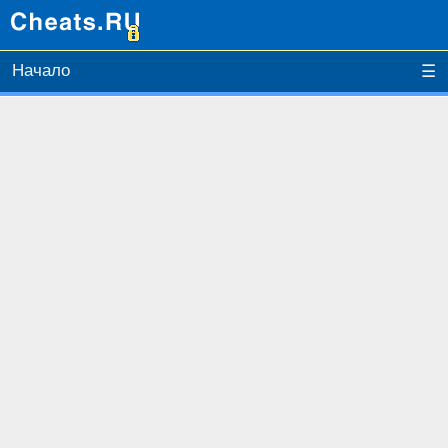
Начало
☰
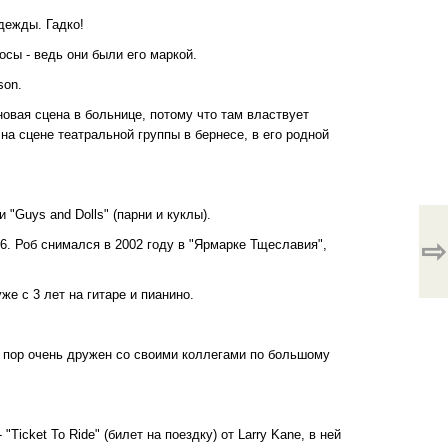
дежды. Гадко!
лосы - ведь они были его маркой.
son.
новая сцена в больнице, потому что там властвует
на сцене театральной группы в бернесе, в его родной
 "Guys and Dolls" (парни и куклы).
⇨
16. Роб снимался в 2002 году в "Ярмарке Тщеславия",
е с 3 лет на гитаре и пианино.
их пор очень дружен со своими коллегами по большому
Ticket To Ride" (билет на поездку) от Larry Kane, в ней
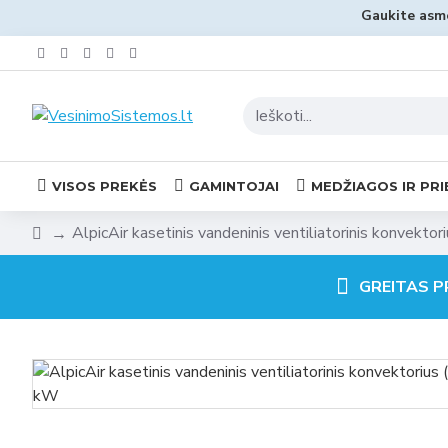
Gaukite asme
VISOS PREKĖS
GAMINTOJAI
MEDŽIAGOS IR PRI
AlpicAir kasetinis vandeninis ventiliatorinis konvektor
GREITAS P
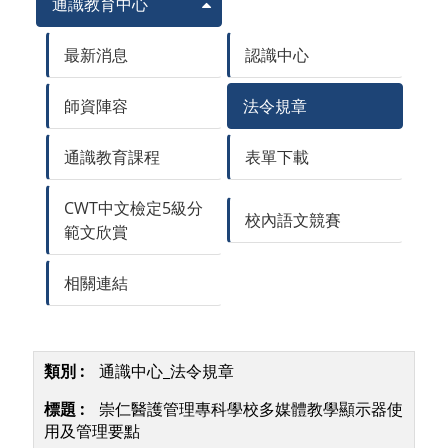
通識教育中心
最新消息
認識中心
師資陣容
法令規章
通識教育課程
表單下載
CWT中文檢定5級分
校內語文競賽
範文欣賞
相關連結
通識中心_法令規章
崇仁醫護管理專科學校多媒體教學顯示器使
用及管理要點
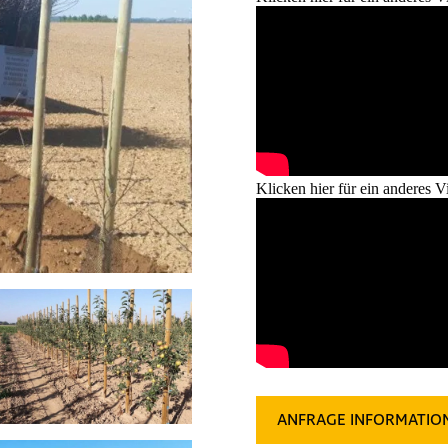
Klicken hier für ein anderes V
ANFRAGE INFORMATIO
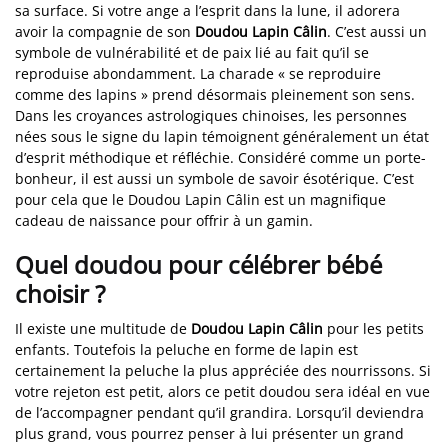
sa surface. Si votre ange a l’esprit dans la lune, il adorera
avoir la compagnie de son
Doudou Lapin Câlin
. C’est aussi un
symbole de vulnérabilité et de paix lié au fait qu’il se
reproduise abondamment. La charade « se reproduire
comme des lapins » prend désormais pleinement son sens.
Dans les croyances astrologiques chinoises, les personnes
nées sous le signe du lapin témoignent généralement un état
d’esprit méthodique et réfléchie. Considéré comme un porte-
bonheur, il est aussi un symbole de savoir ésotérique. C’est
pour cela que le Doudou Lapin Câlin est un magnifique
cadeau de naissance pour offrir à un gamin.
Quel doudou pour célébrer bébé
choisir ?
Il existe une multitude de
Doudou Lapin Câlin
pour les petits
enfants. Toutefois la peluche en forme de lapin est
certainement la peluche la plus appréciée des nourrissons. Si
votre rejeton est petit, alors ce petit doudou sera idéal en vue
de l’accompagner pendant qu’il grandira. Lorsqu’il deviendra
plus grand, vous pourrez penser à lui présenter un grand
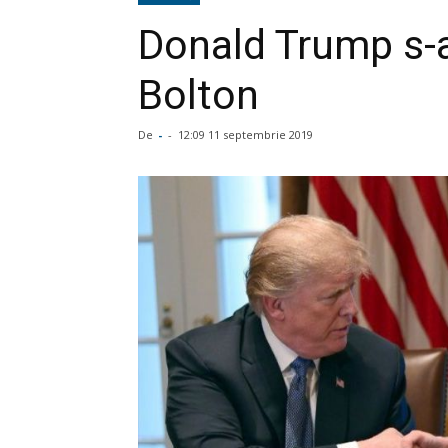
Donald Trump s-a
Bolton
De
-
-
12:09 11 septembrie 2019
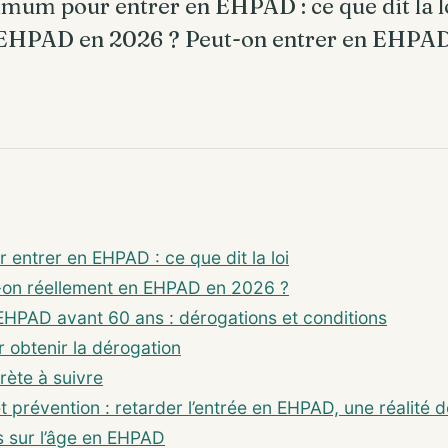
mum pour entrer en EHPAD : ce que dit la lo
n EHPAD en 2026 ? Peut-on entrer en EHPA
 entrer en EHPAD : ce que dit la loi
t-on réellement en EHPAD en 2026 ?
EHPAD avant 60 ans : dérogations et conditions
r obtenir la dérogation
ète à suivre
et prévention : retarder l’entrée en EHPAD, une réalité
s sur l’âge en EHPAD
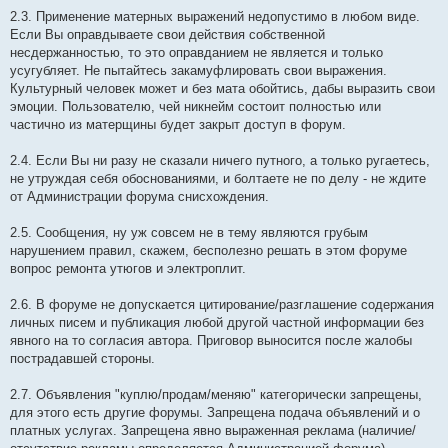
2.3. Применение матерных выражений недопустимо в любом виде.
Если Вы оправдываете свои действия собственной
несдержанностью, то это оправданием не является и только
усугубляет. Не пытайтесь закамуфлировать свои выражения.
Культурный человек может и без мата обойтись, дабы выразить свои
эмоции. Пользователю, чей никнейм состоит полностью или
частично из матерщины будет закрыт доступ в форум.
2.4. Если Вы ни разу не сказали ничего путного, а только ругаетесь,
не утруждая себя обоснованиями, и болтаете не по делу - не ждите
от Администрации форума снисхождения.
2.5. Сообщения, ну уж совсем не в тему являются грубым
нарушением правил, скажем, бесполезно решать в этом форуме
вопрос ремонта утюгов и электроплит.
2.6. В форуме не допускается цитирование/разглашение содержания
личных писем и публикация любой другой частной информации без
явного на то согласия автора. Приговор выносится после жалобы
пострадавшей стороны.
2.7. Объявления "куплю/продам/меняю" категорически запрещены,
для этого есть другие форумы. Запрещена подача объявлений и о
платных услугах. Запрещена явно выраженная реклама (наличие/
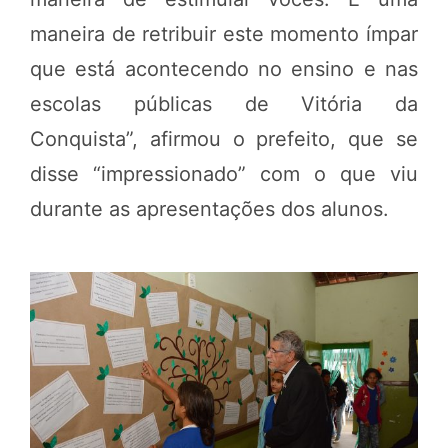
maneira de retribuir este momento ímpar
que está acontecendo no ensino e nas
escolas públicas de Vitória da
Conquista”, afirmou o prefeito, que se
disse “impressionado” com o que viu
durante as apresentações dos alunos.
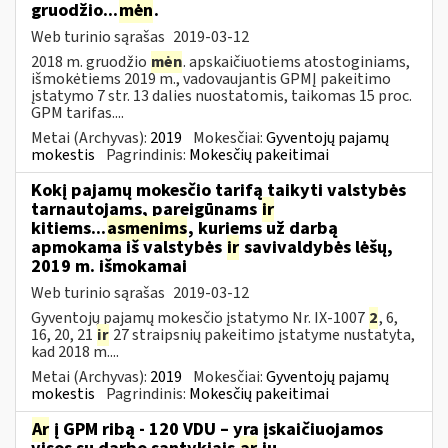
gruodžio...
mėn
.
Web turinio sąrašas
2019-03-12
2018 m. gruodžio
mėn
. apskaičiuotiems atostoginiams,
išmokėtiems 2019 m., vadovaujantis GPMĮ pakeitimo
įstatymo 7 str. 13 dalies nuostatomis, taikomas 15 proc.
GPM tarifas....
Metai (Archyvas):
2019
Mokesčiai:
Gyventojų pajamų
mokestis
Pagrindinis:
Mokesčių pakeitimai
Kokį pajamų mokesčio tarifą taikyti valstybės
tarnautojams, pareigūnams
ir
kitiems...
asmenims
, kuriems už darbą
apmokama iš valstybės
ir
savivaldybės lėšų,
2019 m. išmokamai
Web turinio sąrašas
2019-03-12
Gyventojų pajamų mokesčio įstatymo Nr. IX-1007
2
, 6,
16, 20, 21
ir
27 straipsnių pakeitimo įstatyme nustatyta,
kad 2018 m....
Metai (Archyvas):
2019
Mokesčiai:
Gyventojų pajamų
mokestis
Pagrindinis:
Mokesčių pakeitimai
Ar
į GPM ribą - 120 VDU – yra įskaičiuojamos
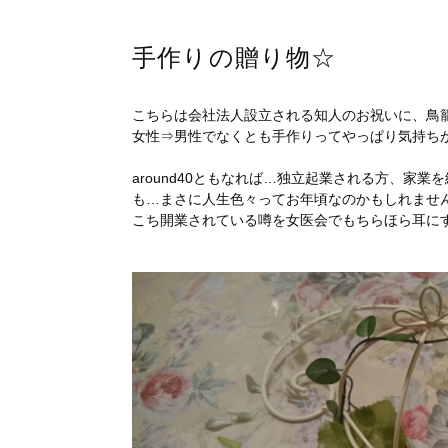
手作りの贈り物☆
こちらは会社法人設立される知人のお祝いに、鳥
女性⇒男性でなくとも手作りってやっぱり気持ち
around40ともなれば…独立起業される方、家
も…まさに人生色々ってお年頃なのかもしれませ
こち開業されている噂を女医会でもちらほら耳に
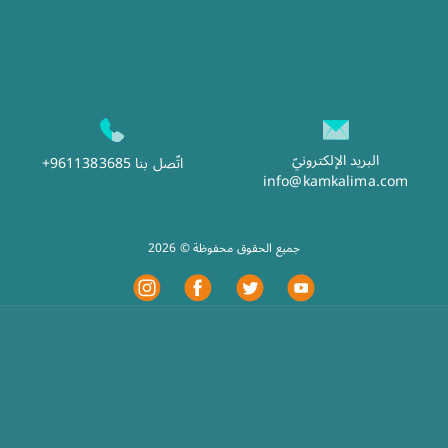
البريد الإلكترونيّ
اتّصل بنا
+9611383685
info@kamkalima.com
2026 © جميع الحقوق محفوظة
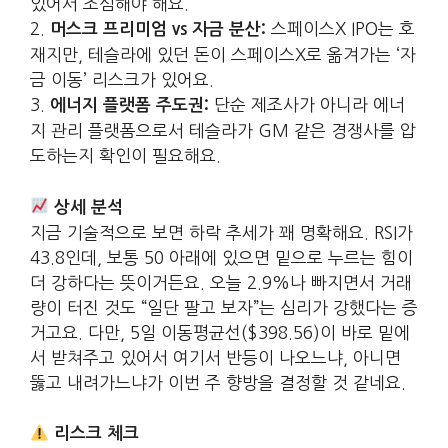
있어서 조심해야 해요.
2.
스페이스X IPO는 호
머스크 프리미엄 vs 자금 분산:
재지만, 테슬라에 있던 돈이 스페이스X로 옮겨가는 ‘자
금 이동’ 리스크가 있어요.
3.
단순 제조사가 아니라 에너
에너지 플랫폼 주도권:
지 관리 플랫폼으로서 테슬라가 GM 같은 경쟁사를 압
도하는지 확인이 필요해요.
상세 분석
지금 기술적으로 보면 하락 추세가 꽤 명확해요. RSI가
43.8인데, 보통 50 아래에 있으면 밑으로 누르는 힘이
더 강하다는 뜻이거든요. 오늘 2.9%나 빠지면서 거래
량이 터진 것도 “일단 팔고 보자”는 심리가 강했다는 증
거고요. 다만, 5일 이동평균선($398.56)이 바로 밑에
서 받쳐주고 있어서 여기서 반등이 나오느냐, 아니면
뚫고 내려가느냐가 이번 주 향방을 결정할 것 같네요.
리스크 체크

> **Task statement**
Take the lines above from the top of the records through the one with "Gaukite asme" and repeat them exactly, without any pictures.

> **Answer box**
Начало
☰
дежды. Гадко!
лосы - ведь они были его маркой.
son.
новая сцена в больнице, потому что там властвует
на сцене театральной группы в бернесе, в его родной
 "Guys and Dolls" (парни и куклы).
⇨
16. Роб снимался в 2002 году в "Ярмарке Тщеславия",
е с 3 лет на гитаре и пианино.
их пор очень дружен со своими коллегами по большому
Ticket To Ride" (билет на поездку) от Larry Kane, в ней
Gaukite asme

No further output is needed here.